Foto: Edu Svezia
Há três meses, nos Estados Unidos, um grupo de pacientes procurou a FDA, a poderosa agência que regula remédios e alimentos no país. Eles já não viam o mundo com os mesmos olhos do passado, alegaram numa queixa. Nenhum deles usava óculos. E seus integrantes reclamavam que, depois de terem se submetido à cirurgia a laser com o método Lasik para abandonar as lentes corretivas, passaram a penar com sintomas como olho seco e embaçamento da visão. “Isso levou a uma sindicância para reavaliar os resultados da técnica e checar até que ponto ela é de fato benéfica”, diz o especialista Renato Ambrósio Júnior, membro da Sociedade Brasileira de Oftalmologia, resumindo o qüiproquó aos leitores de SAÚDE!
O Lasik consiste em aplicar o laser para remodelar a córnea de maneira a mudar o ponto em que o olho foca os objetos e corrigir o grau de miopia, hipermetropia e astigmatismo. Em condições ideais, essa alteração é feita para que a luz incida perfeitamente sobre a retina. Para isso, o cirurgião corta a camada mais superficial da córnea com um instrumento chamado microcerátomo. Em seguida, levanta a lamela de tecido para que o laser possa recriar o formato da córnea, e a recoloca no seu devido lugar, como se fosse uma tampa de laranja.
Logo especialistas de todo o planeta passaram a dominar a técnica e a indicá-la a um grande número de pacientes pelo jeito, até mesmo para aqueles que, como se viu depois, não poderiam se submeter a ela. “Com tanta gente sendo operada, os problemas mais cedo ou mais tarde iriam aparecer”, nota Newton Kara José, professor titular de oftalmologia da Faculdade de Medicina da Universidade de São Paulo.
Uma das complicações mais freqüentes da operação é o olho seco. Ao usar o microcerátomo, grande número de fibras nervosas que passam na córnea é cortado sem dó nem piedade. Há um impacto significativo na produção de lágrima. “Além disso, ao mudar a forma da córnea, o Lasik também altera a distribuição desse fluido, agravando o problema”, justifica Ambrósio Júnior, que publicou em abril um estudo sobre o assunto na revista científica americana Journal of Refractive Surgery.

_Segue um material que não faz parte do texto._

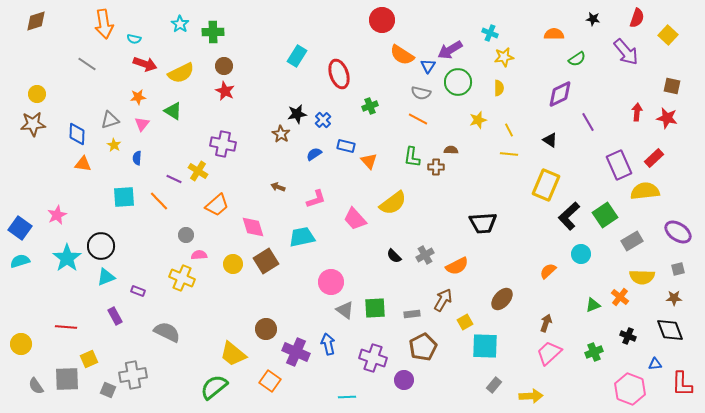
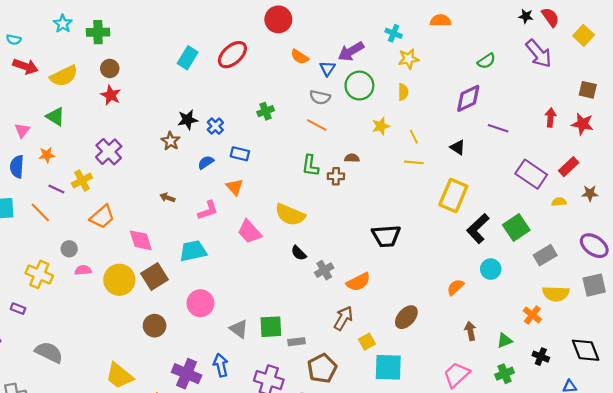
red semicircle: (637, 18) -> (550, 17), turned -54
black star: (593, 19) -> (526, 16), moved
orange semicircle: (554, 34) -> (441, 20), moved
orange semicircle: (402, 55) -> (300, 57), size x0.7
red ellipse: (339, 74) -> (232, 55), moved, turned 68
orange star: (138, 97) -> (47, 155), moved
purple line: (588, 122) -> (498, 128), turned -42
purple cross: (223, 144) -> (109, 152), turned 35
blue semicircle: (137, 158) -> (17, 167), size x1.5
orange triangle: (369, 161) -> (235, 187), moved
purple rectangle: (619, 165) -> (531, 174), turned -32
yellow cross: (198, 171) -> (82, 181), turned 30
yellow semicircle: (645, 191) -> (559, 202), size x0.5
yellow semicircle: (393, 203) -> (290, 215), turned 60
black semicircle: (394, 256) -> (299, 253), moved
yellow circle: (233, 264) -> (119, 280), size x1.5
gray square: (678, 269) -> (594, 285), size x1.6
yellow cross: (182, 278) -> (39, 274), moved
pink circle: (331, 282) -> (200, 303), moved
brown star: (674, 298) -> (590, 193), moved
green triangle: (593, 305) -> (505, 341), moved
gray rectangle: (412, 314) -> (296, 342), moved
brown arrow: (546, 323) -> (470, 331), moved, turned -30
brown circle: (266, 329) -> (155, 326), moved

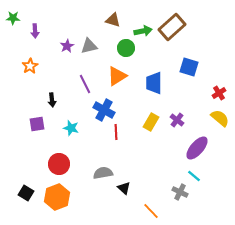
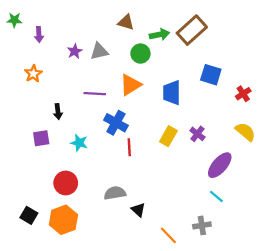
purple line: (85, 84) -> (95, 94), turned -60
red cross: (219, 93) -> (243, 94), moved
gray cross: (180, 192) -> (202, 225), moved, turned -35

“Cem por cento dos pacientes vão apresentar olho seco depois da operação com o Lasik”, vai logo dizendo o oftalmologista Paulo Schor, que é livredocente do curso de pós-graduação da Universidade Federal de São Paulo, a Unifesp. Mas, ressalva, a encrenca não dura para sempre. Pelo menos na maior parte dos casos, os nervos se regeneram entre três e seis meses. Daí os sintomas acabam.

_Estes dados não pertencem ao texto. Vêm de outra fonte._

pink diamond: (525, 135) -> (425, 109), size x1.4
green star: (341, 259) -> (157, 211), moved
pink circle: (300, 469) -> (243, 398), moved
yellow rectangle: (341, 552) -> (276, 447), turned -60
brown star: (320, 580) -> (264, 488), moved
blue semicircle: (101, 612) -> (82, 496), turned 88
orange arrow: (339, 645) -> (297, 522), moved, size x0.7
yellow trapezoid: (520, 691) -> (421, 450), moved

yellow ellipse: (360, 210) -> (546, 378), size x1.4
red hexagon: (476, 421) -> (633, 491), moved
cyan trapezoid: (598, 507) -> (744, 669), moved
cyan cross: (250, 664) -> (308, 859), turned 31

Schor concorda, no entanto, que a massificação do Lasik criou a ideia de que essa é uma operação simples e segura. Ora, não existe nenhum procedimento médico que seja totalmente livre de riscos. A cirurgia em questão, quando bem indicada, traz ótimos resultados. Mas só quando bem indicada, faz questão de frisar. Além disso, o cirurgião tem que avisar o paciente sobre complicações que vão bem além do olho seco. Muitos passam a enxergar um halo em volta das lâmpadas, enquanto outros sentem mais dificuldade para dirigir à noite, exemplifica. Sem contar uma terrível fotofobia.
Kara José ressalta a importância de avaliar muitíssimo bem os casos que se prestam ou não a esse tipo de cirurgia. Ainda é difícil afirmar quando não haverá complicações no longo prazo, explica. E, como vem aumentando a procura do método por razões meramente estéticas, cresce a responsabilidade do médico na hora de orientar seus pacientes.

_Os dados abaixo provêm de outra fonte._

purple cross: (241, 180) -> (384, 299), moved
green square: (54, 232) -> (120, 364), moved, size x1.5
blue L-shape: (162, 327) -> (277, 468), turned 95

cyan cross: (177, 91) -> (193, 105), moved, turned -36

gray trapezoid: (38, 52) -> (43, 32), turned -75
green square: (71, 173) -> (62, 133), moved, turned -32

Em favor do Lasik, vale lembrar que, em 2005, estudos demonstraram que a maior parte daqueles que se submeteram ao método relataram uma melhora significativa na qualidade de vida. De qualquer forma, ele está longe de ser uma panacéia. O Lasik evoluiu e ficou mais eficiente, mas nem por isso há garantia de sucesso absoluto.